Ao terminar a exemplificação, notou que os demais estavam em expectativa para as inferências, pois os olhares interrogativos demonstravam que não haviam atinado com a argúcia tácita dos argumentos.

— Posso garantir-lhes, disse Deodoro, que vi com clareza a relação entre o nosso estágio corpóreo atual e essa manifestação sagrada de Jesus. Eis o que penso. Quando Jesus nos diz que a figueira, apesar de verdejante e viçosa, deve ser amaldiçoada, é como a vida que passamos na Terra e que não produziu frutos. Sendo assim, nós estamos aqui como que em ostracismo, expulsos do paraíso terrestre, que foi no que transformamos a peregrinação. Falo por mim, que gozei a vida o mais que pude, embora sinta muita frustração cujo enunciado exato ainda não caracterizei. Se não houver ninguém que discorde, sigo adiante.

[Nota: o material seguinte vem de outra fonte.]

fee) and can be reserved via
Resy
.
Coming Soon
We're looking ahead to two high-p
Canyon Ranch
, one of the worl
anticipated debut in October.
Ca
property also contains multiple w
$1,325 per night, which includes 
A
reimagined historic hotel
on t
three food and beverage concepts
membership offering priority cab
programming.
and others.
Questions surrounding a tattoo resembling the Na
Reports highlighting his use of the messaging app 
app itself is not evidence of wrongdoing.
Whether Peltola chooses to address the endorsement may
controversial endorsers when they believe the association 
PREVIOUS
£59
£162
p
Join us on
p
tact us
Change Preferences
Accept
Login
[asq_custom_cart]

Aguardou uns momentos, mas, à vista do assentimento do grupo, prosseguiu:

— A segunda parte trata de confirmar a primeira, dispondo o Mestre o que devem fazer os discípulos para modificarem o ambiente em que atuam, orando com fé, para, segundo ele, mover as montanhas. No que respeita aos aspectos simbólicos da fala, podemos entender que as tais montanhas podem ser os entulhos mentais dos infiéis ou dos descrentes, dos materialistas e demais pessoas refratárias ao ensino da verdade cristã. Mas, além disso, podemos entender que, neste ambiente em que pairamos, a fé se consubstancia em vontade, para formarmos o mundo ao derredor. Vou ser mais específico. Quando os aldeões desejam criar suas vacas no pasto, apenas têm de acreditar que elas existem. Não sabem que possuem aquela fé inquebrantável para a estruturação de seu mundo, mas agem em consonância com o princípio elaborado por Jesus para os apóstolos.

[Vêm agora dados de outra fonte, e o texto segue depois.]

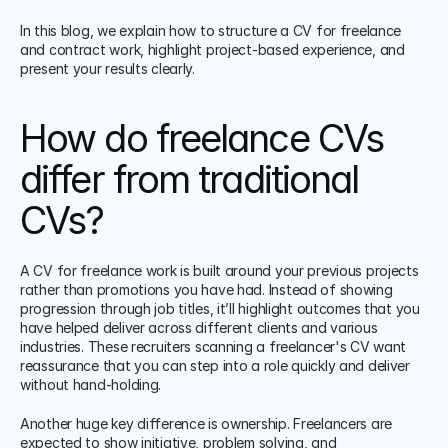
In this blog, we explain how to structure a CV for freelance 
and contract work, highlight project-based experience, and 
present your results clearly.
How do freelance CVs 
differ from traditional 
CVs?
A CV for freelance work is built around your previous projects 
rather than promotions you have had. Instead of showing 
progression through job titles, it’ll highlight outcomes that you 
have helped deliver across different clients and various 
industries. These recruiters scanning a freelancer's CV want 
reassurance that you can step into a role quickly and deliver 
without hand-holding.
Another huge key difference is ownership. Freelancers are 
expected to show initiative, problem solving, and 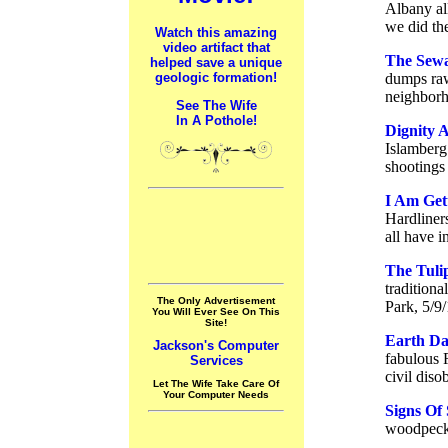
Albany all
we did th
Watch this amazing
video artifact that
The Sewag
helped save a unique
geologic formation!
dumps raw
neighborh
See The Wife
In A Pothole!
Dignity 
Islamberg
shootings 
I Am Get
Hardliner
all have 
The Tuli
traditiona
The Only Advertisement
Park, 5/9
You Will Ever See On This
Site!
Earth Da
Jackson's Computer
fabulous 
Services
civil diso
Let The Wife Take Care Of
Your Computer Needs
Signs Of 
woodpecke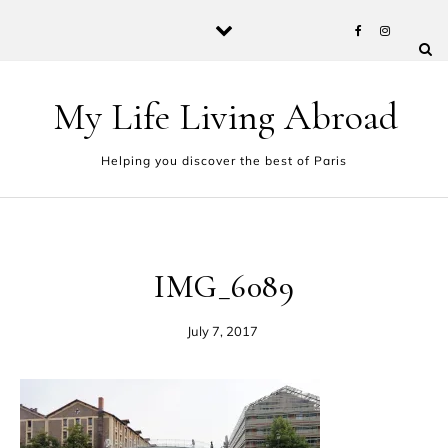
Skip to content
My Life Living Abroad
Helping you discover the best of Paris
IMG_6089
July 7, 2017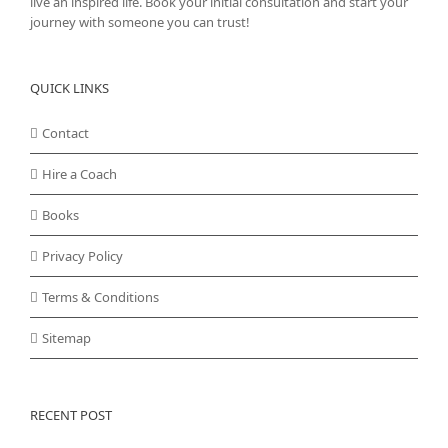
live an inspired life. Book your initial consultation and start your
journey with someone you can trust!
QUICK LINKS
Contact
Hire a Coach
Books
Privacy Policy
Terms & Conditions
Sitemap
RECENT POST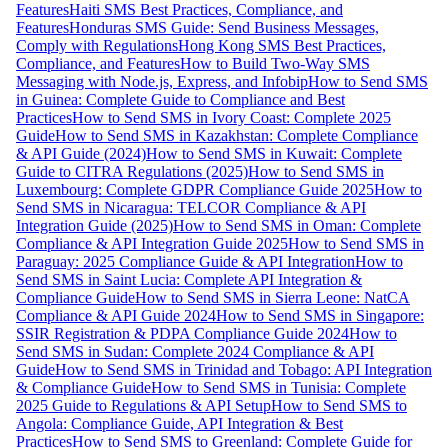
Features
Haiti SMS Best Practices, Compliance, and
Features
Honduras SMS Guide: Send Business Messages,
Comply with Regulations
Hong Kong SMS Best Practices,
Compliance, and Features
How to Build Two-Way SMS
Messaging with Node.js, Express, and Infobip
How to Send SMS
in Guinea: Complete Guide to Compliance and Best
Practices
How to Send SMS in Ivory Coast: Complete 2025
Guide
How to Send SMS in Kazakhstan: Complete Compliance
& API Guide (2024)
How to Send SMS in Kuwait: Complete
Guide to CITRA Regulations (2025)
How to Send SMS in
Luxembourg: Complete GDPR Compliance Guide 2025
How to
Send SMS in Nicaragua: TELCOR Compliance & API
Integration Guide (2025)
How to Send SMS in Oman: Complete
Compliance & API Integration Guide 2025
How to Send SMS in
Paraguay: 2025 Compliance Guide & API Integration
How to
Send SMS in Saint Lucia: Complete API Integration &
Compliance Guide
How to Send SMS in Sierra Leone: NatCA
Compliance & API Guide 2024
How to Send SMS in Singapore:
SSIR Registration & PDPA Compliance Guide 2024
How to
Send SMS in Sudan: Complete 2024 Compliance & API
Guide
How to Send SMS in Trinidad and Tobago: API Integration
& Compliance Guide
How to Send SMS in Tunisia: Complete
2025 Guide to Regulations & API Setup
How to Send SMS to
Angola: Compliance Guide, API Integration & Best
Practices
How to Send SMS to Greenland: Complete Guide for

Deodoro analisou os semblantes indagadores dos demais e julgou melhor esmiuçar o pensamento:

— A morte é simples passagem de uma dimensão a outra. Tudo bem. A dor é um sintoma físico de que algo no corpo não está de acordo com o que seria considerado normal. As vacas têm sua vida natural na Terra e os homens aprenderam a conviver com a idéia da existência da vaca para compor a sua paisagem ambiental. Exercem o poder da fé, inconscientemente, porque a sua vibração se dá no sentido da constituição do círculo em que existem, para equilíbrio psíquico, segundo as pobres conquistas de sua encarnação. Se fossem religiosos, construiriam um mosteiro.; se muçulmanos, uma mesquita.; se judeus, uma sinagoga. Quem é cozinheiro fabrica queijos e frita bifes. Não morrem as vacas nem sentem dor as realizações meramente virtuais. Esse é o poder da fé, segundo pude deduzir das palavras do Cristo, evidentemente endereçadas a um pugilato de mortais que ficaram sumamente impressionados com elas, tanto que as guardaram de memória para reproduzir depois. Segundo a minha experiência com os textos das parábolas, Jesus deve tê-los repetido muitas vezes, mas não deve ter passado aqueles três anos de peregrinação pela Judéia amaldiçoando as figueiras, para vê-las ressequidas e mortas, no intuito de passar uma lição aos que o seguiam. Sendo assim, esse caso isolado na vida deles deve ter repercutido com muita força em suas mentes ainda muito ingênuas, no sentido teológico ou filosófico, homens rudes que todos eram. E guardaram ainda mais. Eis como São Marcos dá seqüência ao texto, nos versículos seguintes: “O que quer que seja que vocês pedirem na prece creiam que vocês irão obter, e lhes será concedido. Quando vocês se apresentarem para orar, caso tenham algo contra alguém, perdoem-no, a fim de que seu Pai, que está nos céus, lhes perdoe também seus pecados. — Se vocês não perdoarem, seu Pai, que está nos céus, nem ele lhes perdoará em absoluto seus pecados.”